Additionally, another more specific clause expressly required repayment
if the Denils transferred ownership, unless the acquirer assumed their
contractual duties. Here, the bank
refused to accept those duties, within its legal rights. Once the bank demurred, the more specific
ownership transfer clause overrode the "beyond the control" clause
and required the Denils' repayment.
The Denils next argue
that the trial court should have recused itself for bias. Although trial courts must recuse themselves
for actual bias, they need not if they believe they can decide the case fairly
and impartially. See State
v. McBride, 187 Wis.2d 408, 413-15, 523 N.W.2d 106, 109-10 (Ct. App.

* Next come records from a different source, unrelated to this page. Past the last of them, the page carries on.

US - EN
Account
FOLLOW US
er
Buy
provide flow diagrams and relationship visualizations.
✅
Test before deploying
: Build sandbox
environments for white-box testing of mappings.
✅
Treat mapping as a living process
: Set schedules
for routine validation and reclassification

1994). Here, we see no evidence that
the trial court was incapable of making a fair and impartial decision. The record contains no indication that the
trial court treated the Denils unfairly in any way. The Denils apparently think that the trial court's decision
itself furnishes evidence of bias. This
view has no merit. The trial court
issued a correct ruling on the facts that the parties provided; the Denils have
not shown that the trial court disregarded disputes of material fact or
improperly determined liability as a matter of law. The trial court also did nothing to impair the Denils' ability to
defend against the County's summary judgment motion. They were able to present issues that they felt were
meritorious. Moreover, had the trial
court issued an incorrect decision, this would not by itself demonstrate
judicial bias; in that event, the trial court could have simply made an honest
mistake. In sum, the Denils have no
legal basis to claim bias by the trial court.
Finally, the Denils
appear to argue that the trial court should have re-examined the foreclosure
judgment. Although the Denils do not
explain exactly how this argument invalidates the trial court's decision, they
may believe that the County would lose its right to demand repayment under the
cost share agreement if the judgment that transferred the real estate lost its
operative effect. The Denils apparently
assume that the foreclosed real estate would then immediately revert to
themselves and that this would deactivate the clause in the cost share contract
permitting the County to demand repayment upon a change in ownership. This argument does not merit the summary
judgment's reversal. The Denils had no
right to collaterally attack the foreclosure judgment in an action involving
different parties and issues; such collateral attacks are extremely rare. See, e.g., Kriesel v. Kriesel,
35 Wis.2d 134, 138-39, 150 N.W.2d 416, 418 (1967); Zrimsek v. American
Automobile Ins. Co., 8 Wis.2d 1, 3, 98 N.W.2d 383, 384-85 (1959). The Denils have not shown that they satisfy
any of the extremely limited circumstances under which litigants may
collaterally challenge judgments in unrelated proceedings.
By the Court.—Judgment
affirmed.
This opinion will not be
published. See Rule 809.23(1)(b)5, Stats.